In the next minutes, the widow feels her disinvolvement grow exaggerated. She watches the second aide leap from her stool, snatching up from the counter an armful of towels. Spreading them across the soaked mattress. The midwife takes the wet, swollen ankles and crosses them, crosses the daughter’s legs, repeating calmly, Breathe, don’t push; breathe, don’t push.

And now the daughter’s screaming begins, the high shrill stabs of a dog whistle, barely audible. Then contractions punch her breath away. Soon she pales and furiously curses not her momma, not the derelict father, but the girls who have taken positions on both sides of the gurney to turn her onto her side. The daughter howls a string of outrageous execrations involving the Lord’s name the likes of which the widow never has heard.

Oh, my god! Goddamn! It’s shitsure ripping me apart. Then in whispers, My insides are! Coming out! Oh god oh god.

She grunts and seizes.

Don’t do that, whines one of the girls scoldingly. You’ll hurt the baby’s head!

But she grunts and tightens again and pushes and the midwife declares, It’s alright.

They lift her legs into the stirrups and bind them with buckled belts twice on the foot and twice at the thigh.

Push into your bottom, the midwife instructs. That’s right, honey, go ahead and push. The mid-wife’s hand on her naked knee. Her steady voice instructing the girls to massage the daughter’s feet and calves.

But the contractions keep no rhythm, they are like a volcano inside her. An hour passes, seizures gripping the girl, overawing her. Her mother, fifteen feet away, remains motionless as the effigy of a spectator, transfixed by the quarter-sized opening between her daughter’s iodized thighs where a patch of cheesy hair now begins to press outward. The vagina round as a steel ring, its thin inner membrane shining.

The daughter pushes, exhausted, her body like an animal on top of her, devouring her. Not coming, she begs. Not coming out! Can’t breathe!

Her eyes widen and she doesn’t take a breath. Can’t breathe, she gasps. Going. To dying. And she strains for tiny sucks of air against some invisible clamp on her chest.

The widow wants to get closer, but she needs the solid door behind her against which she stands pressed.

She’s dilated, the midwife says. And she pauses, the tips of her fingers within the swollen vagina, cupping a lanuginous patch of head.

The room smells deep to the widow, but not of anything she can say. Of something wrong, perhaps. It is like her own body odor intensified.

Push, the midwife is urging.

The daughter gulps for air, gasps, My back. God Jesus!

And this time the widow unplies herself from the door and marches straight toward the bed and slides her hand under the soaking gown, under the small of back and she rubs upwards into the hot coals of her daughter’s arched spine.

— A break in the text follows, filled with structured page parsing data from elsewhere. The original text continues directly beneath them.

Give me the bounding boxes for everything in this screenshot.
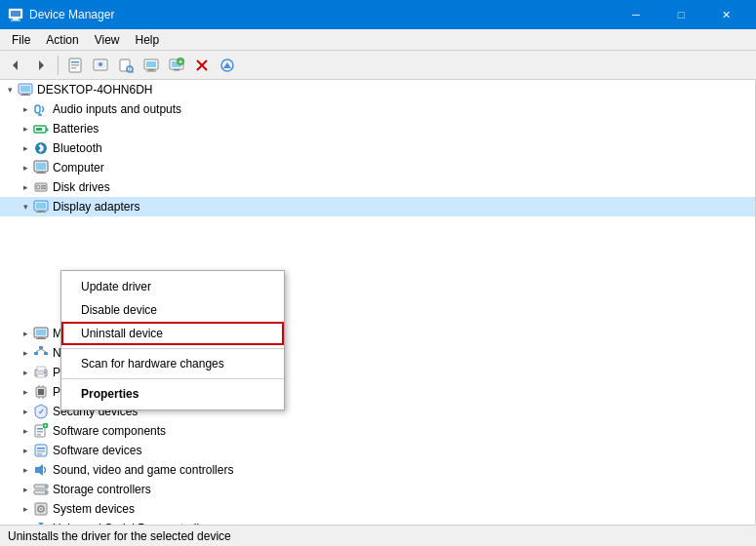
svg-rect-2 — [13, 19, 19, 20]
expand-usb[interactable]: ▸ — [20, 523, 31, 525]
toolbar-properties2[interactable] — [89, 54, 112, 77]
toolbar-scan[interactable] — [114, 54, 138, 77]
ctx-properties[interactable]: Properties — [61, 382, 284, 406]
menu-help[interactable]: Help — [128, 29, 168, 50]
tree-item-bluetooth[interactable]: ▸ Bluetooth — [0, 138, 755, 158]
tree-item-display[interactable]: ▾ Display adapters — [0, 197, 755, 216]
expand-network[interactable]: ▸ — [20, 347, 31, 359]
svg-point-64 — [44, 371, 46, 373]
window-title: Device Manager — [29, 8, 614, 21]
maximize-button[interactable]: □ — [658, 0, 703, 29]
svg-rect-3 — [11, 20, 20, 21]
svg-rect-30 — [20, 86, 30, 92]
menu-file[interactable]: File — [4, 29, 38, 50]
toolbar-back[interactable] — [4, 54, 27, 77]
toolbar-forward[interactable] — [29, 54, 53, 77]
tree-label-system: System devices — [53, 502, 135, 516]
expand-bluetooth[interactable]: ▸ — [20, 142, 31, 154]
ctx-update-driver[interactable]: Update driver — [61, 275, 284, 298]
tree-item-disk[interactable]: ▸ Disk drives — [0, 177, 755, 197]
menu-action[interactable]: Action — [38, 29, 86, 50]
toolbar-add[interactable]: + — [165, 54, 188, 77]
expand-softdev[interactable]: ▸ — [20, 445, 31, 456]
icon-monitors — [33, 326, 49, 341]
expand-storage[interactable]: ▸ — [20, 484, 31, 495]
minimize-button[interactable]: ─ — [614, 0, 658, 29]
expand-sound[interactable]: ▸ — [20, 464, 31, 476]
icon-audio — [33, 101, 49, 117]
svg-rect-62 — [37, 367, 45, 370]
tree-item-audio[interactable]: ▸ Audio inputs and outputs — [0, 99, 755, 119]
device-tree[interactable]: ▾ DESKTOP-4OHN6DH ▸ — [0, 80, 756, 525]
svg-point-90 — [40, 508, 42, 510]
svg-rect-53 — [36, 330, 46, 335]
svg-rect-38 — [36, 128, 42, 131]
tree-item-usb[interactable]: ▸ Universal Serial Bus controllers — [0, 519, 755, 525]
toolbar-update[interactable] — [216, 54, 239, 77]
tree-item-system[interactable]: ▸ System devices — [0, 499, 755, 519]
menu-view[interactable]: View — [87, 29, 128, 50]
svg-line-15 — [132, 71, 133, 72]
tree-item-softcomp[interactable]: ▸ + Software components — [0, 421, 755, 441]
expand-monitors[interactable]: ▸ — [20, 328, 31, 339]
expand-batteries[interactable]: ▸ — [20, 123, 31, 135]
icon-softcomp: + — [33, 423, 49, 439]
expand-display[interactable]: ▾ — [20, 201, 31, 213]
icon-network — [33, 345, 49, 361]
expand-print[interactable]: ▸ — [20, 367, 31, 378]
tree-item-storage[interactable]: ▸ Storage controllers — [0, 480, 755, 499]
ctx-disable-device[interactable]: Disable device — [61, 298, 284, 322]
toolbar-properties1[interactable] — [63, 54, 87, 77]
svg-rect-80 — [37, 450, 45, 452]
expand-computer[interactable]: ▸ — [20, 162, 31, 174]
expand-processors[interactable]: ▸ — [20, 386, 31, 398]
icon-sound — [33, 462, 49, 478]
close-button[interactable]: ✕ — [703, 0, 748, 29]
tree-label-audio: Audio inputs and outputs — [53, 102, 181, 116]
svg-rect-19 — [146, 70, 156, 71]
svg-rect-9 — [71, 67, 76, 69]
svg-marker-5 — [39, 60, 44, 70]
svg-rect-51 — [36, 212, 46, 213]
svg-text:✓: ✓ — [38, 408, 45, 416]
svg-rect-41 — [36, 163, 46, 170]
ctx-uninstall-device[interactable]: Uninstall device — [61, 322, 284, 345]
svg-rect-56 — [39, 346, 43, 349]
svg-marker-28 — [223, 62, 231, 68]
expand-root[interactable]: ▾ — [4, 84, 16, 96]
tree-item-computer[interactable]: ▸ Computer — [0, 158, 755, 177]
svg-point-87 — [45, 491, 47, 493]
tree-item-batteries[interactable]: ▸ Batteries — [0, 119, 755, 138]
svg-marker-4 — [13, 60, 18, 70]
icon-system — [33, 501, 49, 517]
svg-rect-31 — [22, 94, 28, 95]
expand-security[interactable]: ▸ — [20, 406, 31, 417]
expand-disk[interactable]: ▸ — [20, 181, 31, 193]
tree-label-sound: Sound, video and game controllers — [53, 463, 233, 477]
toolbar-remove[interactable] — [190, 54, 214, 77]
ctx-scan-hardware[interactable]: Scan for hardware changes — [61, 352, 284, 375]
tree-item-root[interactable]: ▾ DESKTOP-4OHN6DH — [0, 80, 755, 99]
tree-label-usb: Universal Serial Bus controllers — [53, 522, 216, 525]
svg-rect-1 — [11, 11, 20, 17]
icon-disk — [33, 179, 49, 195]
menubar: File Action View Help — [0, 29, 756, 51]
expand-softcomp[interactable]: ▸ — [20, 425, 31, 437]
tree-item-sound[interactable]: ▸ Sound, video and game controllers — [0, 460, 755, 480]
tree-label-computer: Computer — [53, 161, 104, 175]
svg-text:+: + — [44, 423, 47, 428]
svg-rect-66 — [38, 389, 44, 395]
svg-rect-33 — [35, 105, 40, 113]
svg-rect-44 — [35, 183, 47, 191]
expand-audio[interactable]: ▸ — [20, 103, 31, 115]
svg-rect-49 — [36, 203, 46, 209]
svg-rect-43 — [36, 173, 46, 174]
ctx-sep2 — [61, 378, 284, 379]
svg-marker-83 — [39, 464, 43, 476]
svg-rect-54 — [38, 337, 44, 338]
svg-rect-42 — [38, 172, 44, 173]
tree-item-softdev[interactable]: ▸ Software devices — [0, 441, 755, 460]
toolbar-monitor[interactable] — [139, 54, 163, 77]
svg-rect-75 — [37, 434, 41, 436]
expand-system[interactable]: ▸ — [20, 503, 31, 515]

Her daughter whines, a short, breathless, abstract noise. And the woman banks her fingers against the long scarp, the swell of muscle on either side of the vertebrae, and draws her fingertips upward to the middle of the bowed back. Her child makes a sound as deaf people make, rolling against the widow’s fingers. She flinches, the older woman, but maneuvers her hand upward again. She traces the wing-like shoulder blade with her thumb and it separates slightly and she can feel its beveled underside. Then she closes her eyes, transferring strength through her hands in an act of prayer, a prayer by which she would divert the moment’s welter. Again, her fingertips smooth the long troughs between her daughter’s ribs, the wet delta above the kidneys, the widow’s knuckles wedged between the hot sheet and the flesh that heats it.